Received: November 27, 2003
Accepted: March 18, 2004
Published online: November 17, 2004
Issue release date: July 2004

Number of Print Pages: 1
Number of Figures: 6
Number of Tables: 1


eISSN: 1660-2110 (Online)

For additional information: https://www.karger.com/NEC

Abstract

Introduction: Diabetic nephropathy (DN) is the leading cause of chronic kidney failure, however the mechanisms underlying the characteristic expansion of the extracellular matrix (ECM) in diabetic kidneys remain controversial and unclear. In non-diabetic kidney scarring the protein crosslinking enzyme tissue transglutaminase (tTg) has been implicated in this process by the formation of increased Ε-(γ-glutamyl)lysine bonds between ECM components in both experimental and human disease. Studies in db+/db+ diabetic mice and in streptozotocin-treated rats have suggested a similar mechanism, although the relevance of this to human disease has not been addressed. Methods: We have undertaken a retrospective analysis of renal biopsies from 16 DN patients with type 2 diabetes mellitus using an immunohistochemical and immunofluorescence approach, with tTg and Ε-(γ-glutamyl)lysine crosslink quantified by confocal microscopy.

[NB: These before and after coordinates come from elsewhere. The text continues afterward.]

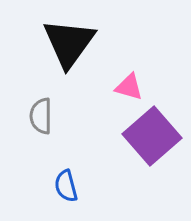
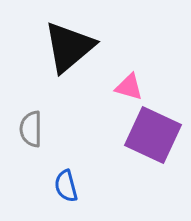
black triangle: moved 4 px down; rotated 14 degrees clockwise
gray semicircle: moved 10 px left, 13 px down
purple square: moved 1 px right, 1 px up; rotated 24 degrees counterclockwise
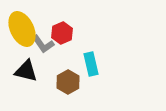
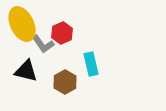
yellow ellipse: moved 5 px up
brown hexagon: moved 3 px left
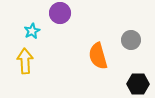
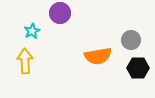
orange semicircle: rotated 84 degrees counterclockwise
black hexagon: moved 16 px up
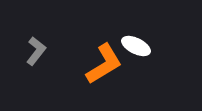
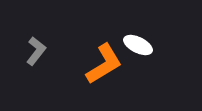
white ellipse: moved 2 px right, 1 px up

Results: Immunofluorescent analysis of human biopsies (confocal microscopy) showed increases in levels of tTg (+1,266%, p < 0.001) and Ε-(γ-glutamyl)lysine (+486%, p < 0.001) in kidneys with DN compared to normal. Changes were predominantly in the extracellular periglomerular and peritubular areas. tTg staining correlated with Ε-(γ-glutamyl)lysine (r = 0.615, p < 0.01) and renal scarring (Masson’s trichrome, r = 0.728, p < 0.001). Significant changes in Ε-(γ-glutamyl)lysine were also noted intracellularly in some (≤5%) tubular epithelial cells. This is consistent with cells undergoing a novel transglutaminase-mediated cell death process in response to Ca2+ influx and subsequent activation of intracellular tTg. Conclusion: Changes in tTg and Ε-(γ-glutamyl)lysine occur in human DN. Cellular export of tTg may therefore be a factor in the perpetuation of DN by crosslinking and stabilisation of the ECM, while intracellular activation may lead to cell death contributing towards tubular atrophy.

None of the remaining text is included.